Just because you win a Nobel prize in economics, unfortunately does not mean you are either infallible or omniscient. Nor does it necessarily mean you know much about voting. You (the reader) have now verified that Maskin made a mistake.

Actually in my (and Nobel's) opinion, even having a "Nobel prize in Economics" is a mistake. (The "Nobel" prize in economics was created by the Swedish Bank, was first awarded in 1969, about 75 years after Nobel died. It was not approved in any way by Nobel, and its real title therefore is "Nobel Memorial Prize" not "Nobel prize" in economics.) I feel economics is not an advanced-enough field to deserve such a prize; the aura of infallibility and omniscience created by the awarding of these prizes has in several cases been a bad thing, and many Economics Nobels have been awarded for feats which I as a mathematician do not consider very impressive. Also, some Economics Nobelists have made some ludicrously false and damaging statements.

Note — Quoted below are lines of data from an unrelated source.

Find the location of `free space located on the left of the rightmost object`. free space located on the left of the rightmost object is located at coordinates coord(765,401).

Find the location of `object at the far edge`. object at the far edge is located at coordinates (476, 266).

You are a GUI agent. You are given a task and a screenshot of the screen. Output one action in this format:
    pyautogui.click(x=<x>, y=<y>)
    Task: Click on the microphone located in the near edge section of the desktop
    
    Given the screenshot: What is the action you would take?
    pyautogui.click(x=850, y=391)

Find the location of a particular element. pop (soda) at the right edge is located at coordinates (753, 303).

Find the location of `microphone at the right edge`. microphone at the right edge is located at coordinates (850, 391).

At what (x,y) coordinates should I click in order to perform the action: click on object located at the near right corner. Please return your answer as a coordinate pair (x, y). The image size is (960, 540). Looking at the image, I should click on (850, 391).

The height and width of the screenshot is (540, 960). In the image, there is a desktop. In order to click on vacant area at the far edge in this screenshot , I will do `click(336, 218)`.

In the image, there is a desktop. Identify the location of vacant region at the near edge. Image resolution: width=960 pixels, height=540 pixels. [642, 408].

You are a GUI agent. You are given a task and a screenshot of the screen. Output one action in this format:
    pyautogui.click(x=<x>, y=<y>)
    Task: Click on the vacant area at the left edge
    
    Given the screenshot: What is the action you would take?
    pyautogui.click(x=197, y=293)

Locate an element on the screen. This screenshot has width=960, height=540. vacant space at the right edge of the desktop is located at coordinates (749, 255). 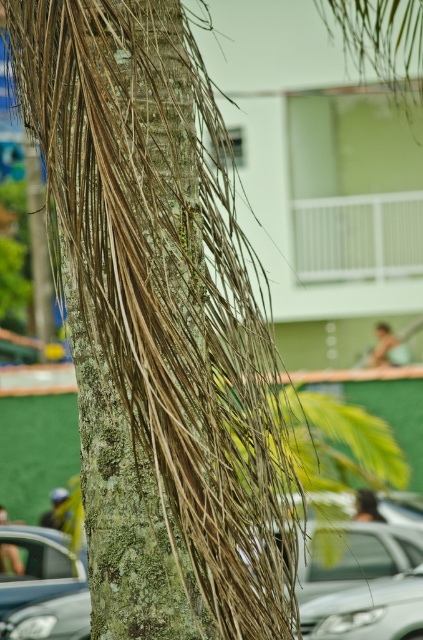 You are standing at the center of the palm tree trunk in the image. You need to locate the metallic silver car at lower left. In which direction should you look to see it?

The metallic silver car at lower left is located at point coordinates that are to the lower left relative to your position at the palm tree trunk center. Therefore, you should look toward the lower left direction to see it. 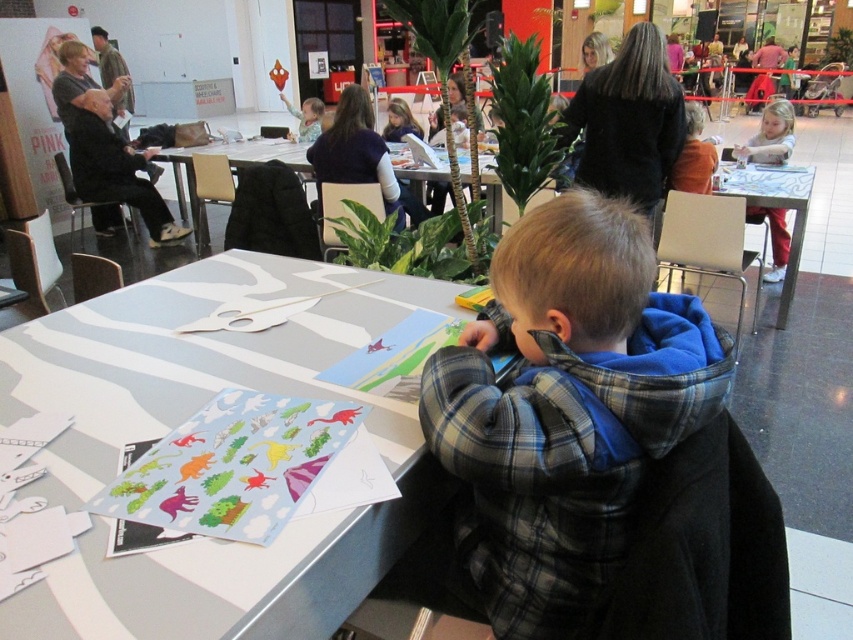 Is plaid flannel shirt at center taller than white glossy table at right?

In fact, plaid flannel shirt at center may be shorter than white glossy table at right.

Can you confirm if plaid flannel shirt at center is positioned to the left of white glossy table at right?

Correct, you'll find plaid flannel shirt at center to the left of white glossy table at right.

Does point (486, 564) come behind point (809, 189)?

No, (486, 564) is closer to viewer.

Where is `plaid flannel shirt at center`? This screenshot has height=640, width=853. plaid flannel shirt at center is located at coordinates (564, 410).

Is plaid flannel shirt at center thinner than white paper at center?

Correct, plaid flannel shirt at center's width is less than white paper at center's.

Can you confirm if plaid flannel shirt at center is smaller than white paper at center?

Yes.

The image size is (853, 640). Describe the element at coordinates (564, 410) in the screenshot. I see `plaid flannel shirt at center` at that location.

This screenshot has width=853, height=640. In order to click on plaid flannel shirt at center in this screenshot , I will do `click(564, 410)`.

Between white glossy table at right and orange sweater at upper right, which one has more height?

white glossy table at right is taller.

Who is lower down, white glossy table at right or orange sweater at upper right?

Indeed, the fact that Range Voting accomplishes what Arrow had deemed "impossible" had already been observed by, and published by (also Economics Nobel Laureate) John Harsanyi in the 1950s, but no mention of either range voting or Harsanyi was made by Maskin during his lecture half a century later or in his 2007 paper.

Further, as regards the final sentence in the Maskin-report-quote, about how his undefined "majority rule" system supposedly comes the closest to satisfying Arrow's impossible conditions – here Maskin was apparently unaware (never cited, never mentioned) that a theorem indicating that range voting comes the closest to satisfying a set of Arrow-like conditions, already had been published in 1999 (years before Maskin's voting work he was lecturing about), by Dhillon & Mertens.

And finally, as for Maskin's notion Condorcet winners ought to be elected – Maskin was unfortunately unaware that with strategic voters range voting can actually elect Condorcet winners more often than "official" Condorcet methods of the sort he is pushing! (This has been experimentally verified.)